# [Exercise prompt]
Please return the lines below verbatim, beginning at the one that has "Về Chúng Tôi" and stopping after the one that has "28 أبريل، 2026 الساعة 8:11 م", and add no other lines.
== == ==
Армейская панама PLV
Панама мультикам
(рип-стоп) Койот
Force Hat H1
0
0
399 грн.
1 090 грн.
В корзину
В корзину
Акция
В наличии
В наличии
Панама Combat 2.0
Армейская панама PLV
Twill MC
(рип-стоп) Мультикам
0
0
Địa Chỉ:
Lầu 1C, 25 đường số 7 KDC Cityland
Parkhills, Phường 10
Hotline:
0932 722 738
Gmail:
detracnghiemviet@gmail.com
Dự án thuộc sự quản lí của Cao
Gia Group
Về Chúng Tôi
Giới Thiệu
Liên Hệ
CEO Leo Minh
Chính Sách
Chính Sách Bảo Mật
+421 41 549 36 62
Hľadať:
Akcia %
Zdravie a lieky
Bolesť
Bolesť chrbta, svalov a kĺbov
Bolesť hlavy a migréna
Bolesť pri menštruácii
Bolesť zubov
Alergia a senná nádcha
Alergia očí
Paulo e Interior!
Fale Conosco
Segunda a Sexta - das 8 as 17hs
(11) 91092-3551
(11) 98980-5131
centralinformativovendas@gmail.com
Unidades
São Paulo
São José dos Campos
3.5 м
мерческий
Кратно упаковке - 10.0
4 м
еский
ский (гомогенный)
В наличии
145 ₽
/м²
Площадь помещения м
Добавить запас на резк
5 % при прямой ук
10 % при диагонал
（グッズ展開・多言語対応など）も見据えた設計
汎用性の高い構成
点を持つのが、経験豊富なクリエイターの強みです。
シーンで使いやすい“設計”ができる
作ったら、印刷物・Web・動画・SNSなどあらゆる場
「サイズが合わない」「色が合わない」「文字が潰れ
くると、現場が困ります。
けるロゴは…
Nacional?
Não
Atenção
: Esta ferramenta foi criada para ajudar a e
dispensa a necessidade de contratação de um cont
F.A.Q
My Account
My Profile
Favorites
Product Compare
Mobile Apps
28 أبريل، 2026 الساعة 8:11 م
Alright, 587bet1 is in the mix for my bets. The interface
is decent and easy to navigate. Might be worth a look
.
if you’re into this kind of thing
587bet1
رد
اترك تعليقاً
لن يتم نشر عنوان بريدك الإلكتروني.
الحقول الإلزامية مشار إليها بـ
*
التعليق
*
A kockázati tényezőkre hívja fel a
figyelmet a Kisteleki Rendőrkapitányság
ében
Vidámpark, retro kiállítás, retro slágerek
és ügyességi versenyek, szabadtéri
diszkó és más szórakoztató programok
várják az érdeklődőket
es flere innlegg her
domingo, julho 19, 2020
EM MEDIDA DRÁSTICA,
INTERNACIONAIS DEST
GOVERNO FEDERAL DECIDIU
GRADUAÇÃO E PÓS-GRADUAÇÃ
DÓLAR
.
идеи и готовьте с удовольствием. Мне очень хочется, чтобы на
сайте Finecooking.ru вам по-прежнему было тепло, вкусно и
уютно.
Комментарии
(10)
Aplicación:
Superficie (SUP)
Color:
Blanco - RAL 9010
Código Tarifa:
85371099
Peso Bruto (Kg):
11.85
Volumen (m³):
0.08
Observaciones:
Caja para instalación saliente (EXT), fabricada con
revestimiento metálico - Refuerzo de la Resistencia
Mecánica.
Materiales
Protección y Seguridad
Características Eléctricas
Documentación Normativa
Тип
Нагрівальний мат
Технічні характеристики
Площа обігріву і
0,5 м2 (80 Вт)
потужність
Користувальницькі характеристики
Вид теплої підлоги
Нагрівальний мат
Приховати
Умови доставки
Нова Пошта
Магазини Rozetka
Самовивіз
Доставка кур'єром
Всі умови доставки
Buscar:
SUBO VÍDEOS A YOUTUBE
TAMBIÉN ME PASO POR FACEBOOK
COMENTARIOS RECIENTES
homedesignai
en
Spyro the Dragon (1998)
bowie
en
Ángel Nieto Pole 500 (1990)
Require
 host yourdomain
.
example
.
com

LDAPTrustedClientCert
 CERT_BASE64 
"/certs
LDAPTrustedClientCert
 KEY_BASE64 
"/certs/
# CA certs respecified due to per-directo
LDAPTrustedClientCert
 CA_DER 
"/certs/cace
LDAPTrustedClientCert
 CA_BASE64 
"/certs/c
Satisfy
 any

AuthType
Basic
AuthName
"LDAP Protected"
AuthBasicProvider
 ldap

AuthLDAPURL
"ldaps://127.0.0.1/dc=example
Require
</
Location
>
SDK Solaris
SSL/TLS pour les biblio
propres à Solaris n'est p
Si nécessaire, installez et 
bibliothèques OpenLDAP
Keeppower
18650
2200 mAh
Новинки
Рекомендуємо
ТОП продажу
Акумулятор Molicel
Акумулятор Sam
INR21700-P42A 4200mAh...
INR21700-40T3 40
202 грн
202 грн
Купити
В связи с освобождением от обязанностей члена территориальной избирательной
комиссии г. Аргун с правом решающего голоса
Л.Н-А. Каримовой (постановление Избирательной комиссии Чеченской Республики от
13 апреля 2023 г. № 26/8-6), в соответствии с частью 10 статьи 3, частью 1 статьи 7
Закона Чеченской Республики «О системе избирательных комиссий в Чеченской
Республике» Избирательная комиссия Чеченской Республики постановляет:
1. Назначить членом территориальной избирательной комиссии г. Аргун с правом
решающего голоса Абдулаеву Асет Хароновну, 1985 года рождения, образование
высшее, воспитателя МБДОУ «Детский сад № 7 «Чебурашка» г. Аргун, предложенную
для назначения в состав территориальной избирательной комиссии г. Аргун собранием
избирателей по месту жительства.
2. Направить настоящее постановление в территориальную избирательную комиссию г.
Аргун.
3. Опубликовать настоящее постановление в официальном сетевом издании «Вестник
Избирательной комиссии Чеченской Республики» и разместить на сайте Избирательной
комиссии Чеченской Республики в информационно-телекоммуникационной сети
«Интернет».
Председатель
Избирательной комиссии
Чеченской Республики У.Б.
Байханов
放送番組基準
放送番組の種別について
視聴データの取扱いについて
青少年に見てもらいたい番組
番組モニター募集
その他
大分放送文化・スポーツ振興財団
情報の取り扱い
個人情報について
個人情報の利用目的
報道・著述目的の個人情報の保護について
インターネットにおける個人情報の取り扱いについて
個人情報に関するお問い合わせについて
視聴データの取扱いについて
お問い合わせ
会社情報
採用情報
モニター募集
== == ==
# [Answer space]
Về Chúng Tôi
Giới Thiệu
Liên Hệ
CEO Leo Minh
Chính Sách
Chính Sách Bảo Mật
+421 41 549 36 62
Hľadať:
Akcia %
Zdravie a lieky
Bolesť
Bolesť chrbta, svalov a kĺbov
Bolesť hlavy a migréna
Bolesť pri menštruácii
Bolesť zubov
Alergia a senná nádcha
Alergia očí
Paulo e Interior!
Fale Conosco
Segunda a Sexta - das 8 as 17hs
(11) 91092-3551
(11) 98980-5131
centralinformativovendas@gmail.com
Unidades
São Paulo
São José dos Campos
3.5 м
мерческий
Кратно упаковке - 10.0
4 м
еский
ский (гомогенный)
В наличии
145 ₽
/м²
Площадь помещения м
Добавить запас на резк
5 % при прямой ук
10 % при диагонал
（グッズ展開・多言語対応など）も見据えた設計
汎用性の高い構成
点を持つのが、経験豊富なクリエイターの強みです。
シーンで使いやすい“設計”ができる
作ったら、印刷物・Web・動画・SNSなどあらゆる場
「サイズが合わない」「色が合わない」「文字が潰れ
くると、現場が困ります。
けるロゴは…
Nacional?
Não
Atenção
: Esta ferramenta foi criada para ajudar a e
dispensa a necessidade de contratação de um cont
F.A.Q
My Account
My Profile
Favorites
Product Compare
Mobile Apps
28 أبريل، 2026 الساعة 8:11 م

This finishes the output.